ACTIVITY:
Produce an exact transcription of the data, with the images left out.

◆ ◆ ◆

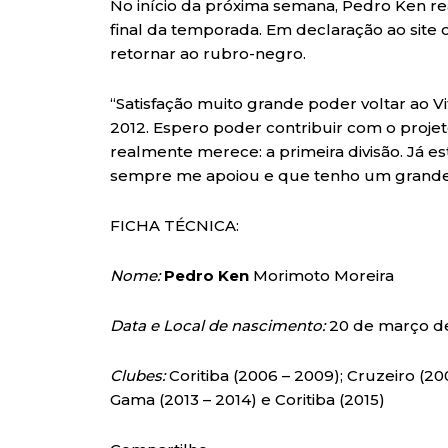
No início da próxima semana, Pedro Ken rea
final da temporada. Em declaração ao site o
retornar ao rubro-negro.
“Satisfação muito grande poder voltar ao 
2012. Espero poder contribuir com o proje
realmente merece: a primeira divisão. Já e
sempre me apoiou e que tenho um grande
FICHA TÉCNICA:
Nome:
Pedro Ken
Morimoto Moreira
Data e Local de nascimento:
20 de março de
Clubes:
Coritiba (2006 – 2009); Cruzeiro (2009
Gama (2013 – 2014) e Coritiba (2015)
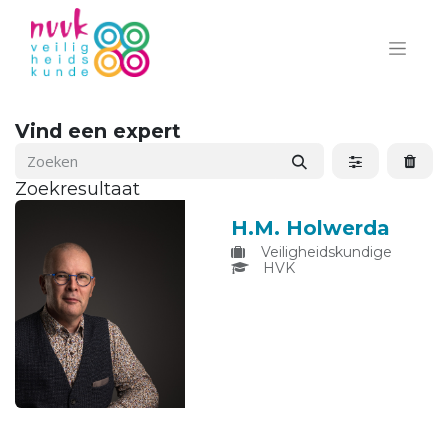
Vind een expert
Zoekresultaat
H.M. Holwerda
Veiligheidskundige
HVK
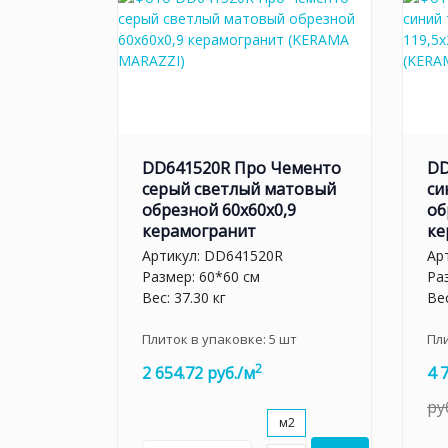
DD641520R Про Чементо
DD
серый светлый матовый
си
обрезной 60x60x0,9
об
керамогранит
ке
Артикул:
DD641520R
Ар
Размер: 60*60 см
Ра
Вес: 37.30 кг
Вес
Плиток в упаковке:
5
шт
Пл
2
2 654.72 руб./м
4 
ру
м2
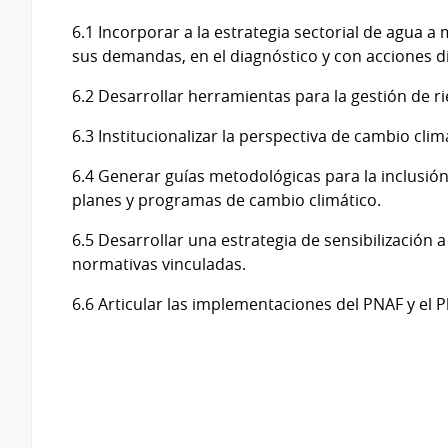
6.1 Incorporar a la estrategia sectorial de agua a 
sus demandas, en el diagnóstico y con acciones di
6.2 Desarrollar herramientas para la gestión de ri
6.3 Institucionalizar la perspectiva de cambio cli
6.4 Generar guías metodológicas para la inclusión 
planes y programas de cambio climático.
6.5 Desarrollar una estrategia de sensibilización a
normativas vinculadas.
6.6 Articular las implementaciones del PNAF y el 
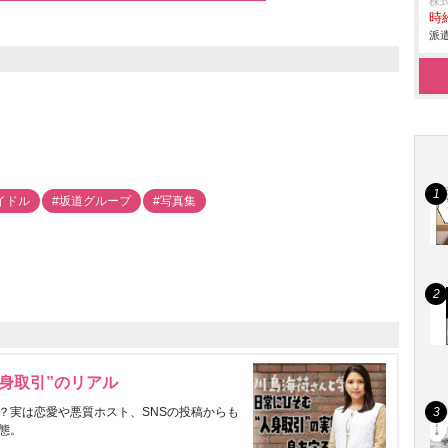
株
時給
派遣
イドル
#坂道グループ
#写真集
身取引”のリアル
？実は恋愛や悪質ホスト、SNSの投稿からも
態。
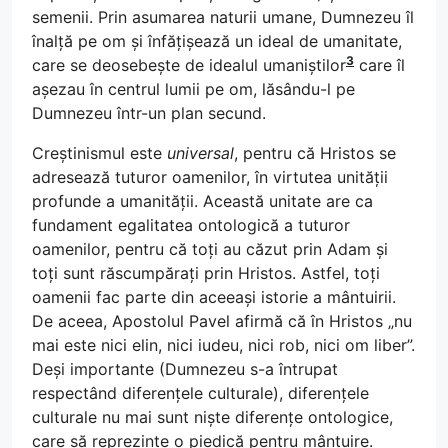
semenii. Prin asumarea naturii umane, Dumnezeu îl
înalță pe om și înfățișează un ideal de umanitate,
3
care se deosebește de idealul umaniștilor
care îl
așezau în centrul lumii pe om, lăsându-l pe
Dumnezeu într-un plan secund.
Creștinismul este
universal
, pentru că Hristos se
adresează tuturor oamenilor, în virtutea unității
profunde a umanității. Această unitate are ca
fundament egalitatea ontologică a tuturor
oamenilor, pentru că toți au căzut prin Adam și
toți sunt răscumpărați prin Hristos. Astfel, toți
oamenii fac parte din aceeași istorie a mântuirii.
De aceea, Apostolul Pavel afirmă că în Hristos „nu
mai este nici elin, nici iudeu, nici rob, nici om liber”.
Deși importante (Dumnezeu s-a întrupat
respectând diferențele culturale), diferențele
culturale nu mai sunt niște diferențe ontologice,
care să reprezinte o piedică pentru mântuire.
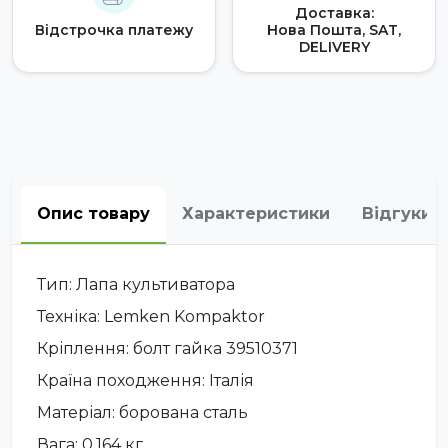
Доставка:
Відстрочка платежу
Нова Пошта, SAT,
DELIVERY
Опис товару
Характеристики
Відгуки
Тип: Лапа культиватора
Техніка: Lemken Kompaktor
Кріплення: болт гайка 39510371
Країна походження: Італія
Матеріал: борована сталь
Вага: 0,164 кг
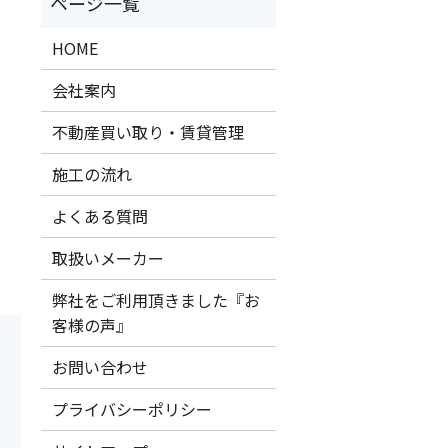
HOME
会社案内
不動産買い取り・賃貸管理
施工の流れ
よくある質問
取扱いメーカー
弊社をご利用頂きました『お
客様の声』
お問い合わせ
プライバシーポリシー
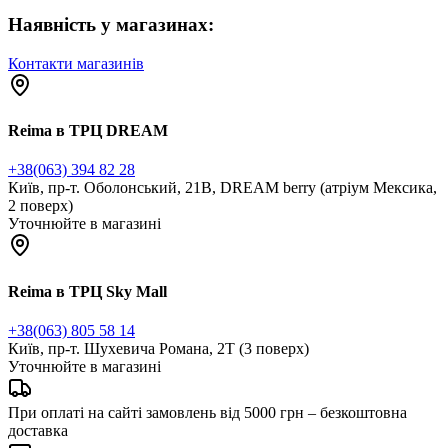
Наявність у магазинах:
Контакти магазинів
Reima в ТРЦ DREAM
+38(063) 394 82 28
Київ, пр-т. Оболонський, 21В, DREAM berry (атріум Мексика,
2 поверх)
Уточнюйте в магазині
Reima в ТРЦ Sky Mall
+38(063) 805 58 14
Київ, пр-т. Шухевича Романа, 2Т (3 поверх)
Уточнюйте в магазині
При оплаті на сайті замовлень від 5000 грн – безкоштовна
доставка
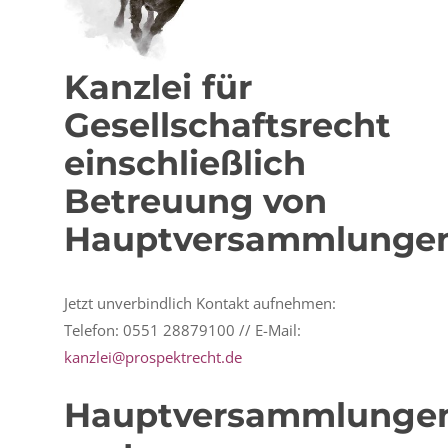
Kanzlei für
Gesellschaftsrecht
einschließlich
Betreuung von
Hauptversammlunge
Jetzt unverbindlich Kontakt aufnehmen:
Telefon: 0551 28879100 // E-Mail:
kanzlei@prospektrecht.de
Hauptversammlunge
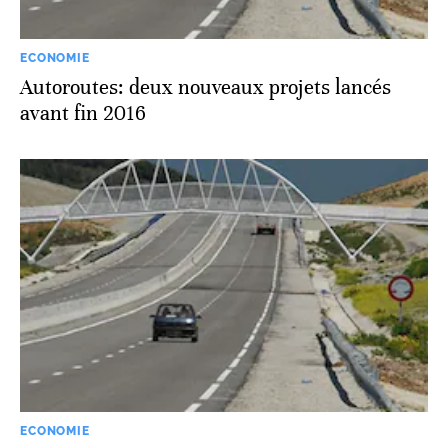
ECONOMIE
Autoroutes: deux nouveaux projets lancés
avant fin 2016
ECONOMIE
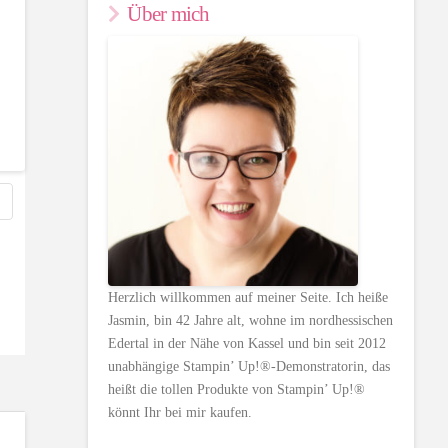
Über mich
Herzlich willkommen auf meiner Seite. Ich heiße
Jasmin, bin 42 Jahre alt, wohne im nordhessischen
Edertal in der Nähe von Kassel und bin seit 2012
unabhängige Stampin’ Up!®-Demonstratorin, das
heißt die tollen Produkte von Stampin’ Up!®
könnt Ihr bei mir kaufen.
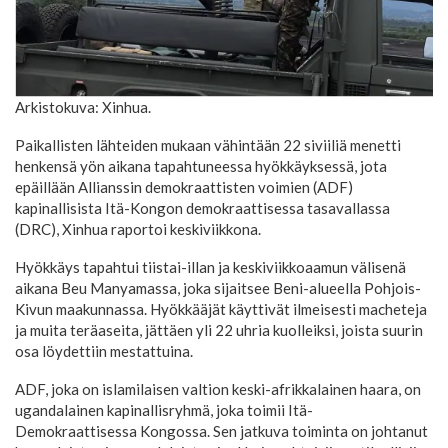
Arkistokuva: Xinhua.
Paikallisten lähteiden mukaan vähintään 22 siviiliä menetti
henkensä yön aikana tapahtuneessa hyökkäyksessä, jota
epäillään Allianssin demokraattisten voimien (ADF)
kapinallisista Itä-Kongon demokraattisessa tasavallassa
(DRC), Xinhua raportoi keskiviikkona.
Hyökkäys tapahtui tiistai-illan ja keskiviikkoaamun välisenä
aikana Beu Manyamassa, joka sijaitsee Beni-alueella Pohjois-
Kivun maakunnassa. Hyökkääjät käyttivät ilmeisesti macheteja
ja muita teräaseita, jättäen yli 22 uhria kuolleiksi, joista suurin
osa löydettiin mestattuina.
ADF, joka on islamilaisen valtion keski-afrikkalainen haara, on
ugandalainen kapinallisryhmä, joka toimii Itä-
Demokraattisessa Kongossa. Sen jatkuva toiminta on johtanut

◆ ◆ ◆

EXERCISE ANSWER:
No início da próxima semana, Pedro Ken rea
final da temporada. Em declaração ao site o
retornar ao rubro-negro.
“Satisfação muito grande poder voltar ao 
2012. Espero poder contribuir com o proje
realmente merece: a primeira divisão. Já e
sempre me apoiou e que tenho um grande
FICHA TÉCNICA:
Nome:
Pedro Ken
Morimoto Moreira
Data e Local de nascimento:
20 de março de
Clubes:
Coritiba (2006 – 2009); Cruzeiro (2009
Gama (2013 – 2014) e Coritiba (2015)
Vind een expert
Zoekresultaat
H.M. Holwerda
Veiligheidskundige
HVK
DD641520R Про Чементо
DD
серый светлый матовый
си
обрезной 60x60x0,9
об
керамогранит
ке
Артикул:
DD641520R
Ар
Размер: 60*60 см
Ра
Вес: 37.30 кг
Вес
Плиток в упаковке:
5
шт
Пл
2
2 654.72 руб./м
4 
ру
м2
6.1 Incorporar a la estrategia sectorial de agua a 
sus demandas, en el diagnóstico y con acciones di
6.2 Desarrollar herramientas para la gestión de ri
6.3 Institucionalizar la perspectiva de cambio cli
6.4 Generar guías metodológicas para la inclusión 
planes y programas de cambio climático.
6.5 Desarrollar una estrategia de sensibilización a
normativas vinculadas.
6.6 Articular las implementaciones del PNAF y el 
株
時給
派遣
イドル
#坂道グループ
#写真集
身取引”のリアル
？実は恋愛や悪質ホスト、SNSの投稿からも
態。
semenii. Prin asumarea naturii umane, Dumnezeu îl
înalță pe om și înfățișează un ideal de umanitate,
3
care se deosebește de idealul umaniștilor
care îl
așezau în centrul lumii pe om, lăsându-l pe
Dumnezeu într-un plan secund.
Creștinismul este
universal
, pentru că Hristos se
adresează tuturor oamenilor, în virtutea unității
profunde a umanității. Această unitate are ca
fundament egalitatea ontologică a tuturor
oamenilor, pentru că toți au căzut prin Adam și
toți sunt răscumpărați prin Hristos. Astfel, toți
oamenii fac parte din aceeași istorie a mântuirii.
De aceea, Apostolul Pavel afirmă că în Hristos „nu
mai este nici elin, nici iudeu, nici rob, nici om liber”.
Deși importante (Dumnezeu s-a întrupat
respectând diferențele culturale), diferențele
culturale nu mai sunt niște diferențe ontologice,
care să reprezinte o piedică pentru mântuire.
Доставка:
Відстрочка платежу
Нова Пошта, SAT,
DELIVERY
Опис товару
Характеристики
Відгуки
Тип: Лапа культиватора
Техніка: Lemken Kompaktor
Кріплення: болт гайка 39510371
Країна походження: Італія
Матеріал: борована сталь
Вага: 0,164 кг
HOME
会社案内
不動産買い取り・賃貸管理
施工の流れ
よくある質問
取扱いメーカー
弊社をご利用頂きました『お
客様の声』
お問い合わせ
プライバシーポリシー
Наявність у магазинах:
Контакти магазинів
Reima в ТРЦ DREAM
+38(063) 394 82 28
Київ, пр-т. Оболонський, 21В, DREAM berry (атріум Мексика,
2 поверх)
Уточнюйте в магазині
Reima в ТРЦ Sky Mall
+38(063) 805 58 14
Київ, пр-т. Шухевича Романа, 2Т (3 поверх)
Уточнюйте в магазині
При оплаті на сайті замовлень від 5000 грн – безкоштовна
доставка
Kanzlei für
Gesellschaftsrecht
einschließlich
Betreuung von
Hauptversammlunge
Jetzt unverbindlich Kontakt aufnehmen:
Telefon: 0551 28879100 // E-Mail:
kanzlei@prospektrecht.de
Hauptversammlunge
ECONOMIE
Autoroutes: deux nouveaux projets lancés
avant fin 2016
ECONOMIE
Über mich
Herzlich willkommen auf meiner Seite. Ich heiße
Jasmin, bin 42 Jahre alt, wohne im nordhessischen
Edertal in der Nähe von Kassel und bin seit 2012
unabhängige Stampin’ Up!®-Demonstratorin, das
heißt die tollen Produkte von Stampin’ Up!®
könnt Ihr bei mir kaufen.
Arkistokuva: Xinhua.
Paikallisten lähteiden mukaan vähintään 22 siviiliä menetti
henkensä yön aikana tapahtuneessa hyökkäyksessä, jota
epäillään Allianssin demokraattisten voimien (ADF)
kapinallisista Itä-Kongon demokraattisessa tasavallassa
(DRC), Xinhua raportoi keskiviikkona.
Hyökkäys tapahtui tiistai-illan ja keskiviikkoaamun välisenä
aikana Beu Manyamassa, joka sijaitsee Beni-alueella Pohjois-
Kivun maakunnassa. Hyökkääjät käyttivät ilmeisesti macheteja
ja muita teräaseita, jättäen yli 22 uhria kuolleiksi, joista suurin
osa löydettiin mestattuina.
ADF, joka on islamilaisen valtion keski-afrikkalainen haara, on
ugandalainen kapinallisryhmä, joka toimii Itä-
Demokraattisessa Kongossa. Sen jatkuva toiminta on johtanut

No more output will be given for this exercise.